Malala - The Brave Chronicler


Malala Yousufzai, a brave young girl, who during Taliban's Occupation of Swat chronicled her struggles to protect her homeland from being pushed to stone-age, was shot at by Unknown Gunmen. The Taliban have accepted responsibility for this attack, even giving a laundry list of justifications for targeting a child.

جدا ہو دیں سیاست سے تو رہ جاتی ہے چنگیزی

Alike the Afghan Queen Malalai of Maiwand, a Pashtun poet and warrior woman, who routed the British in the Second Anglo-Afghan war in 1878, 14-year old Malala Yousafzai achieved a similar feat. Her resilience and courage helped rout the mindset that opposed Female Education in the Swat Valley.

Malala rose to international fame for chronicling the plight of children for the BBC under the penname Gul Makai, during the Taliban Insurgency years.

"In 2008, when the Taliban imposed a ban on girls’ education in Swat, I floated an idea to publish a diary from any schoolgirl in Swat, to lend a human touch to the tragedy", said Abdul Hai Kakar, a former BBC Urdu journalist in Peshawar.

"I contacted her father, Ziauddin, to find a girl who could write the diary for the BBC but he could not find anyone – everyone was afraid", Kakar said.

“Ziauddin offered that his daughter can write, under her real name, but I gave her a pseudonym Gul Makai, for security reasons", he added.

The Blog, starting in late 2008, was published weekly.

"I had a terrible dream yesterday with military helicopters and the Taliban.
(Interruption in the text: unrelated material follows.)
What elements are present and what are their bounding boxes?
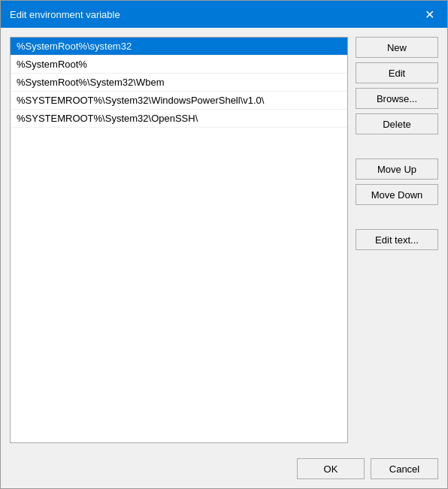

I have had such dreams since the launch of the military operation in Swat. My mother made me breakfast and I went off to school. I was afraid going to school because the Taliban had issued an edict banning all girls from attending schools", Gul Makai writes on January 3, 2009.

In November 2011, Malala was nominated for International Children Peace Prize by Dutch organisation KidsRights. She did not receive the award, but the government of Pakistan decided to acknowledge her efforts, and awarded her the first-ever national Peace Award. The award was also named after her.

Once recalling the Swat Nightmare Malala said "Taliban were pushing Swat back to the stone age with attacks on female education".